§ **What is being asked**: Transcribe the entries exactly. Omit the pictures.

§ **Provided information**:
━━━━━━━━━━

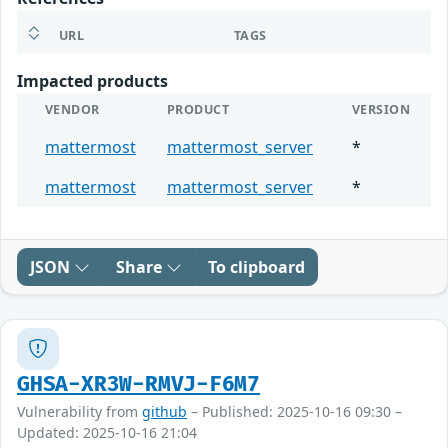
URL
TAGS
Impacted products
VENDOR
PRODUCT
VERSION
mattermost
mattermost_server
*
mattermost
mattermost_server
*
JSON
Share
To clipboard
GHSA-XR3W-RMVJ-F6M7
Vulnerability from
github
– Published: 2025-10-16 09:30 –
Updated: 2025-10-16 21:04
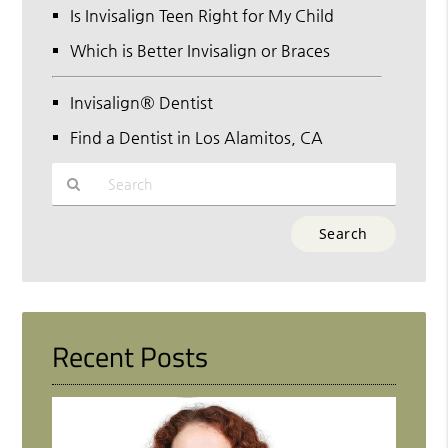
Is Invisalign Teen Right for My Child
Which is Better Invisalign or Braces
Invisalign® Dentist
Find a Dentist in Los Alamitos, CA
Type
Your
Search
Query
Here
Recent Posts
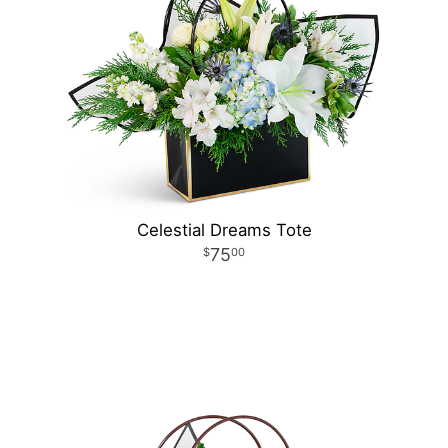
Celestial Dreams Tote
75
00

━━━━━━━━━━

§ **Result for this task**:
URL
TAGS
Impacted products
VENDOR
PRODUCT
VERSION
mattermost
mattermost_server
*
mattermost
mattermost_server
*
JSON
Share
To clipboard
GHSA-XR3W-RMVJ-F6M7
Vulnerability from
github
– Published: 2025-10-16 09:30 –
Updated: 2025-10-16 21:04
Is Invisalign Teen Right for My Child
Which is Better Invisalign or Braces
Invisalign® Dentist
Find a Dentist in Los Alamitos, CA
Type
Your
Search
Query
Here
Recent Posts
Celestial Dreams Tote
75
00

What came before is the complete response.